Information provided by (Responsible Party):
Medical University of South Carolina

Tracking Information
First Submitted Date  ICMJE December 15, 2015
First Posted Date  ICMJE December 23, 2015
Last Update Posted Date May 7, 2018
Study Start Date  ICMJE December 2015
Estimated Primary Completion Date December 2020   (Final data collection date for primary outcome measure)
Current Primary Outcome Measures  ICMJE
 (submitted: December 18, 2015)
Wound Complication Rate [ Time Frame: longitudinally up to 6 months postoperatively ]
To estimate the wound complication rate of post-operative negative pressure dressings and traditional dry dressings, and risk of secondary interventions after resection of soft tissue sarcoma in lower extremities that have received pre-operative radiation.
Original Primary Outcome Measures  ICMJE Same as current
Change History Complete list of historical versions of study NCT02638298 on ClinicalTrials.gov Archive Site
Current Secondary Outcome Measures  ICMJE
 (submitted: December 18, 2015)
Total Costs [ Time Frame: 6 months ]
To estimate the on total cost of care and resource utilization in patients treated with negative pressure wound therapy and traditional dry dressings.
Original Secondary Outcome Measures  ICMJE Same as current
Current Other Pre-specified Outcome Measures Not Provided
Original Other Pre-specified Outcome Measures Not Provided
 
Descriptive Information
Brief Title  ICMJE Incisional Negative Pressure Wound Therapy for Preoperatively Irradiated Lower Extremity Soft Tissue Sarcoma Wounds
Official Title  ICMJE Incisional Negative Pressure Wound Therapy for Preoperatively Irradiated Lower Extremity Soft Tissue Sarcoma Wounds. A Prospective Randomized Clinical Trial
Brief Summary

This is a study comparing two methods of dressing a post operative wound that are currently in practice. One method is a traditional dry gauze dressing. The other method is using a negative pressure dressing that provides gentle suction on the wound.

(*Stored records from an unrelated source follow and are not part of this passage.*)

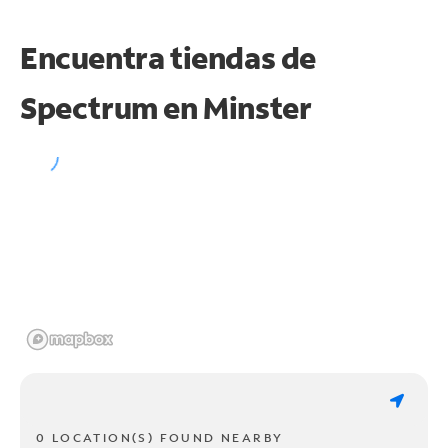
Encuentra tiendas de
Spectrum en
Minster
0 LOCATION(S) FOUND NEARBY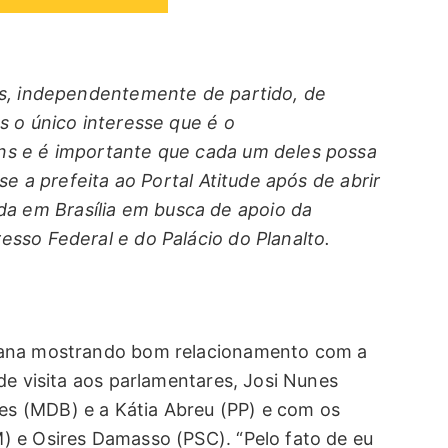
es, independentemente de partido, de
s o único interesse que é o
ns e é importante que cada um deles possa
se a prefeita ao Portal Atitude após de abrir
 em Brasília em busca de apoio da
sso Federal e do Palácio do Planalto.
mana mostrando bom relacionamento com a
de visita aos parlamentares, Josi Nunes
s (MDB) e a Kátia Abreu (PP) e com os
) e Osires Damasso (PSC). “Pelo fato de eu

The investigators will attempt to determine how well the use of post-operative negative pressure dressing reduces wound healing problems in patients who have surgery after radiation for a sarcoma in the thigh or leg.

Detailed Description

Postoperative surgical site infections pose a significant challenge to the orthopaedic oncologist, especially in wounds that have been previously irradiated with neo adjuvant external beam radiation therapy (EBRT). There are many studies demonstrating the relatively high risk of wound complications after lower extremity sarcoma resection. Published data suggest that these preoperatively radiated wounds have a postoperative infection rate of 17%-44% with "traditional" dressings (e.g. dry gauze surgical dressings).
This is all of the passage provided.